Netting Liver Disease: Neutrophil Extracellular Traps in the Initiation and Exacerbation of Liver Pathology

AbstractThe liver plays a vital role in the immune system. Its unique position in the portal circulation and the architecture of the hepatic sinusoids, in combination with the wide-ranged population of immunocompetent cells, make the liver function as an immune filter. To aid in pathogen clearance, once challenged, the liver initiates the rapid recruitment of a wide variety of inflammatory cells, including neutrophils. These neutrophils, in conjunction with platelets, facilitate the release of neutrophil extracellular traps (NETs), which are web-like structures of decondensed nuclear DNA, histones, and neutrophil proteins. NETs function as both a physical and a chemical barrier, binding and killing pathogens circulating in the blood stream. In addition to their antimicrobial role, NETs also bind platelets, activate coagulation, and exacerbate host inflammatory response.
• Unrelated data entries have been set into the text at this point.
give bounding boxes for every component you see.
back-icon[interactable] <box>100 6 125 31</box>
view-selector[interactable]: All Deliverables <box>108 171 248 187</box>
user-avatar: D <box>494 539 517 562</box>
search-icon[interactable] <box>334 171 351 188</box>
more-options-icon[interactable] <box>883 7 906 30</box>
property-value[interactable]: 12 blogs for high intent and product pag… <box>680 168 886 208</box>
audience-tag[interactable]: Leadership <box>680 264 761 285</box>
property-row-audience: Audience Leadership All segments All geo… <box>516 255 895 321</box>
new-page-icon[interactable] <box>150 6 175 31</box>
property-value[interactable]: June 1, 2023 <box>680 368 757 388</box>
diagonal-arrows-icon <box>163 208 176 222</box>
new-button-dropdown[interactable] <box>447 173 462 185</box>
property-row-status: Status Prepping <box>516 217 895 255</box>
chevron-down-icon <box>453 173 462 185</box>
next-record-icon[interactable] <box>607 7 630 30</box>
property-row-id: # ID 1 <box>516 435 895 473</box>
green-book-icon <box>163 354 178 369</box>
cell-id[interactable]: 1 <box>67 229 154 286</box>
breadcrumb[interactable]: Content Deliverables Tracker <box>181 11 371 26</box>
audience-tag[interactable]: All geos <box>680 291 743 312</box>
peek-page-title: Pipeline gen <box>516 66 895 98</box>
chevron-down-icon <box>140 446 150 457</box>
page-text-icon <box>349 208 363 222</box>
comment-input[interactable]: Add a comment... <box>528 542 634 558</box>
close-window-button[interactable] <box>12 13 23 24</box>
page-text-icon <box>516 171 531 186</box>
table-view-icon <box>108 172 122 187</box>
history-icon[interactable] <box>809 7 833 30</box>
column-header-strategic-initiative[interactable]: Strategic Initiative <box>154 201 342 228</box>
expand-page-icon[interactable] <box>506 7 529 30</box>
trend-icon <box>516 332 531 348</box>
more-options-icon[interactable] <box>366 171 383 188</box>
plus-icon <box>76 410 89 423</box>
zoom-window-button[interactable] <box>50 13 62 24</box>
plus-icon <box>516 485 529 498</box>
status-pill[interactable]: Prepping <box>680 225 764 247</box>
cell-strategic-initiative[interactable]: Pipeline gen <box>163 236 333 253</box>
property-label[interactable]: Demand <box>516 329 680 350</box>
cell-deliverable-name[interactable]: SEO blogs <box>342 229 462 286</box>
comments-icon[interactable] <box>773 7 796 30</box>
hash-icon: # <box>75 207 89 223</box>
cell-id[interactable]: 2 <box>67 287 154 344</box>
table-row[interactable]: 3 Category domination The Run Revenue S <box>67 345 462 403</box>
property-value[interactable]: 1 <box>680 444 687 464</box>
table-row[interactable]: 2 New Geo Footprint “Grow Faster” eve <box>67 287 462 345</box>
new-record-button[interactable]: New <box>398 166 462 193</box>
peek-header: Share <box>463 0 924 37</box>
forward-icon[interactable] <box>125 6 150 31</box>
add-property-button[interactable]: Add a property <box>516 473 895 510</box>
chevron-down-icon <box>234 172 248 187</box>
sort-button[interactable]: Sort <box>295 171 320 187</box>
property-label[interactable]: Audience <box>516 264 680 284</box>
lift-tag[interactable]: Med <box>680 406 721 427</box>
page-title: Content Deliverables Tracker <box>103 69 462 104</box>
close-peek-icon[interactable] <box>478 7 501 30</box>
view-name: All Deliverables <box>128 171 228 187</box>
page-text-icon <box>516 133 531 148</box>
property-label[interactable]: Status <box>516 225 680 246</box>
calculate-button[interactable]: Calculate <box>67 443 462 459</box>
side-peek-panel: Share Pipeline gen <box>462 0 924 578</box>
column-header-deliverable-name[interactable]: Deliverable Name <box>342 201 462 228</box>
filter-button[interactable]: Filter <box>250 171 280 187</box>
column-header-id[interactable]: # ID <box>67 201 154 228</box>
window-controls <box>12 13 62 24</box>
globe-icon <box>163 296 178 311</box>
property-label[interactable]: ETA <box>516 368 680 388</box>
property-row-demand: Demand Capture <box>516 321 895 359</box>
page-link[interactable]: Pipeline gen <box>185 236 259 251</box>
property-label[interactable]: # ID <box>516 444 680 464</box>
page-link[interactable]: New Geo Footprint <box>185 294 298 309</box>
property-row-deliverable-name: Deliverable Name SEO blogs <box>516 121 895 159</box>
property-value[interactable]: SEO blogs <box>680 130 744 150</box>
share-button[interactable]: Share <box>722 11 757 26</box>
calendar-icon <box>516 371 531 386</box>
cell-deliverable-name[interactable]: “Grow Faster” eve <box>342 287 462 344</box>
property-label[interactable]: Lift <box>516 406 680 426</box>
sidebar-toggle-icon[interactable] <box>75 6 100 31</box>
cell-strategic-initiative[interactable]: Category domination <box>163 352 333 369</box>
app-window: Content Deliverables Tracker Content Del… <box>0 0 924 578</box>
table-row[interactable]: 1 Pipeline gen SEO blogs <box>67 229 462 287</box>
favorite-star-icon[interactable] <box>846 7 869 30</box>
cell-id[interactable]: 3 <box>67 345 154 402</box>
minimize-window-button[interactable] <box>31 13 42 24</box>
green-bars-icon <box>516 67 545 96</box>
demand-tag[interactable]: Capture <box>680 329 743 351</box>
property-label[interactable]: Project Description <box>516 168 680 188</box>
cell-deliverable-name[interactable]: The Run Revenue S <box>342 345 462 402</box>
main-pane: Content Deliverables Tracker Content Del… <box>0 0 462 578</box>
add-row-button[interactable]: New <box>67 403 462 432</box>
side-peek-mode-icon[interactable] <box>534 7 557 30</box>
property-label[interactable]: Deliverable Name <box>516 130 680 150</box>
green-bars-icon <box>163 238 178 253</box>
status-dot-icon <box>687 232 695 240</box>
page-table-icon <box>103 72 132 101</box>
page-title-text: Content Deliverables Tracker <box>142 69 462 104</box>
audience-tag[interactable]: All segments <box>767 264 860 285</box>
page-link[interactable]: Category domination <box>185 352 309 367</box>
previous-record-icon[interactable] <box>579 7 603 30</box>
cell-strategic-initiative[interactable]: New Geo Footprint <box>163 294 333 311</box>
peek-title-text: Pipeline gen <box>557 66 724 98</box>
This interplay between inflammation and coagulation drives microvascular occlusion, ischemia, and (sterile) damage in liver disease. Although direct clinical evidence of this interplay is scarce, preliminary studies indicate that NETs contribute to progression of liver disease and (thrombotic) complications. Here, we provide an overview of the pathological mechanisms of NETs in liver disease. In addition, we summarize clinical evidence for NETs in different disease etiologies and complications of liver disease and discuss the possible implications for the use of NETs as a diagnostic marker and a therapeutic target in liver disease.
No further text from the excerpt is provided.